Repair pt.2

TW // 3some 🔞

“Hana!!” Pekik Marcell setengah berteriak ketika wanita itu membanting pintu kamarnya. Bukan tanpa sebab, Hana tak pernah tau jika Halsey menyukai Marcell. Dan kejadian sepuluh menit yang lalu cukup membuatnya malu.

Lelaki itu kemudian berlari mengejar Hana yang hampir pergi meninggalkan rumah. Kala itu Hana sedang menuruni tangga sembari berlari kecil dan Marcell lebih cepat darinya. Lelaki itu menarik lengan Hana untuk menahannya.

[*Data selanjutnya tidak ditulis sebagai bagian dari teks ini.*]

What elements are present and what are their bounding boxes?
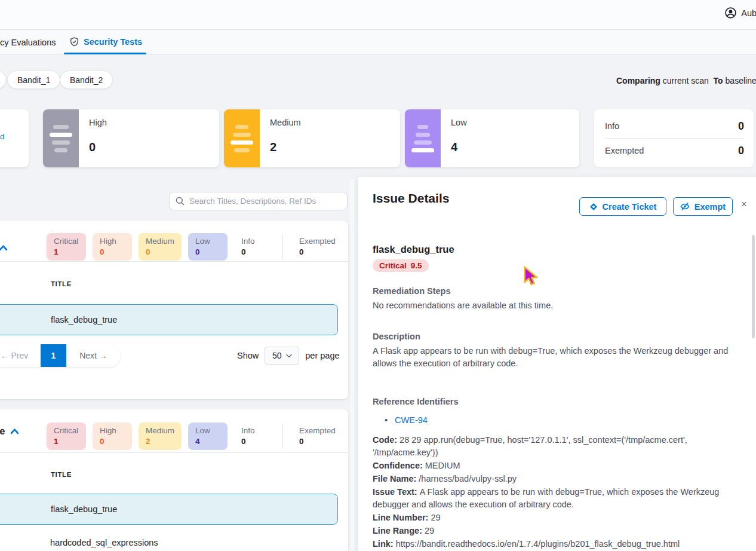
medium-severity-icon [224, 109, 260, 167]
pill-medium[interactable]: Medium 2 [139, 423, 182, 450]
tab-security-tests[interactable]: Security Tests [70, 37, 142, 47]
severity-pills-row: Critical 1 High 0 Medium 0 Low 0 Info 0 … [47, 233, 343, 261]
low-severity-icon [405, 109, 441, 167]
create-ticket-button[interactable]: Create Ticket [579, 197, 666, 216]
pill-low[interactable]: Low 0 [188, 233, 228, 261]
field-line-range: Line Range:29 [373, 525, 748, 537]
summary-card-low: Low 4 [405, 109, 579, 167]
remediation-body: No recommendations are available at this… [373, 299, 746, 312]
field-code: Code:28 29 app.run(debug=True, host='127… [373, 434, 748, 459]
issue-section-2: tive Critical 1 High 0 Medium 2 Low 4 [0, 409, 348, 551]
issue-details-heading: Issue Details [373, 191, 449, 206]
left-panel-scrollbar[interactable] [350, 179, 354, 551]
details-scrollbar-thumb[interactable] [752, 235, 755, 338]
pagination: ← Prev 1 Next → [0, 344, 121, 367]
pill-divider [282, 424, 283, 449]
section-title[interactable]: tive [0, 426, 19, 437]
issue-row-hardcoded-sql-expressions[interactable]: hardcoded_sql_expressions [0, 527, 338, 551]
exempted-count: 0 [738, 145, 744, 157]
pill-exempted[interactable]: Exempted 0 [292, 233, 343, 261]
summary-card-partial: d [0, 109, 29, 167]
user-menu[interactable]: Aubre [725, 7, 756, 19]
ticket-diamond-icon [589, 203, 598, 211]
severity-score-badge: Critical 9.5 [373, 259, 429, 272]
medium-card-count: 2 [270, 140, 276, 154]
top-header: Aubre [0, 0, 756, 30]
per-page-label: per page [305, 351, 339, 360]
reference-identifiers-heading: Reference Identifiers [373, 397, 458, 406]
description-heading: Description [373, 332, 420, 341]
field-issue-text: Issue Text:A Flask app appears to be run… [373, 486, 748, 511]
bullet: • [385, 415, 388, 425]
reference-list-item: • CWE-94 [385, 415, 428, 425]
partial-link-fragment: d [0, 132, 4, 141]
high-severity-icon [43, 109, 79, 167]
high-card-count: 0 [89, 140, 96, 154]
info-label: Info [605, 121, 619, 131]
pill-critical[interactable]: Critical 1 [47, 233, 86, 261]
summary-card-info-exempted: Info 0 Exempted 0 [594, 109, 754, 167]
collapse-chevron-up-icon[interactable] [0, 243, 8, 252]
issue-row-flask-debug-true[interactable]: flask_debug_true [0, 494, 338, 525]
field-confidence: Confidence:MEDIUM [373, 460, 748, 472]
page-size-select[interactable]: 50 [265, 347, 299, 365]
scan-chip-bandit-2[interactable]: Bandit_2 [60, 71, 113, 89]
scan-chip-partial[interactable] [0, 71, 6, 89]
pill-high[interactable]: High 0 [93, 423, 132, 450]
info-divider [605, 138, 744, 139]
pill-info[interactable]: Info 0 [234, 233, 273, 261]
page-1-button[interactable]: 1 [41, 344, 66, 367]
issue-title: flask_debug_true [373, 244, 454, 255]
severity-pills-row: Critical 1 High 0 Medium 2 Low 4 Info 0 … [47, 423, 343, 450]
active-tab-underline [64, 53, 146, 54]
show-label: Show [237, 351, 259, 360]
comparing-baseline-text: Comparing current scan To baseline [616, 76, 756, 85]
title-column-header: TITLE [51, 280, 72, 287]
user-name: Aubre [741, 8, 756, 18]
info-count: 0 [738, 120, 744, 133]
tab-bar: cy Evaluations Security Tests [0, 30, 756, 54]
pill-low[interactable]: Low 4 [188, 423, 228, 450]
exempt-button[interactable]: Exempt [673, 197, 733, 216]
pill-exempted[interactable]: Exempted 0 [292, 423, 343, 450]
pill-info[interactable]: Info 0 [234, 423, 273, 450]
description-body: A Flask app appears to be run with debug… [373, 345, 746, 370]
issue-search[interactable] [169, 192, 348, 210]
eye-off-icon [680, 202, 690, 211]
shield-icon [70, 37, 79, 47]
page-size-control: Show 50 per page [237, 347, 340, 365]
pill-high[interactable]: High 0 [93, 233, 132, 261]
summary-card-high: High 0 [43, 109, 219, 167]
chevron-down-icon [286, 354, 292, 358]
pill-medium[interactable]: Medium 0 [139, 233, 182, 261]
remediation-heading: Remediation Steps [373, 286, 451, 296]
pill-divider [282, 234, 283, 259]
next-page-button[interactable]: Next → [66, 351, 121, 360]
search-input[interactable] [189, 197, 341, 206]
title-column-header: TITLE [51, 471, 72, 478]
info-row: Info 0 [605, 117, 744, 136]
low-card-count: 4 [451, 140, 457, 154]
exempted-row: Exempted 0 [605, 141, 744, 160]
high-card-label: High [89, 118, 107, 127]
issue-row-flask-debug-true[interactable]: flask_debug_true [0, 304, 338, 335]
close-icon[interactable]: × [741, 198, 747, 210]
prev-page-button[interactable]: ← Prev [0, 351, 41, 360]
user-avatar-icon [725, 7, 736, 19]
summary-card-medium: Medium 2 [224, 109, 400, 167]
field-file-name: File Name:/harness/bad/vulpy-ssl.py [373, 473, 748, 485]
scan-chip-bandit-1[interactable]: Bandit_1 [7, 71, 60, 89]
pill-critical[interactable]: Critical 1 [47, 423, 86, 450]
search-icon [176, 197, 185, 206]
exempted-label: Exempted [605, 146, 644, 155]
issue-section-1: Critical 1 High 0 Medium 0 Low 0 Info 0 … [0, 221, 348, 399]
issue-details-panel: Issue Details Create Ticket Exempt × fla… [358, 177, 756, 551]
section-divider [0, 452, 348, 453]
cwe-94-link[interactable]: CWE-94 [395, 415, 428, 425]
collapse-chevron-up-icon[interactable] [10, 427, 19, 436]
tab-security-tests-label: Security Tests [84, 37, 142, 47]
tab-policy-evaluations[interactable]: cy Evaluations [0, 38, 56, 47]
field-line-number: Line Number:29 [373, 512, 748, 524]
low-card-label: Low [451, 118, 467, 127]
field-link: Link:https://bandit.readthedocs.io/en/1.… [373, 538, 748, 550]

“Lo mau kemana?” Tanya Marcell pandangan matanya mengunci dua bola mata Hana.

“Lepasin gak?! Lo kelarin dulu deh sama Halsey.”

“Apa yang harus di kelarin? Gak ada, masuk dulu kita bicarakan baik-baik. Gak enak sama Hansel kalau dia sampai dengar.” Pinta Marcell, tangannya masih menggenggam lengan Hana erat. Wanita itu akhirnya mau menuruti permintaan Marcell. Keduanya menaiki tangga dan kembali ke kamar Hana.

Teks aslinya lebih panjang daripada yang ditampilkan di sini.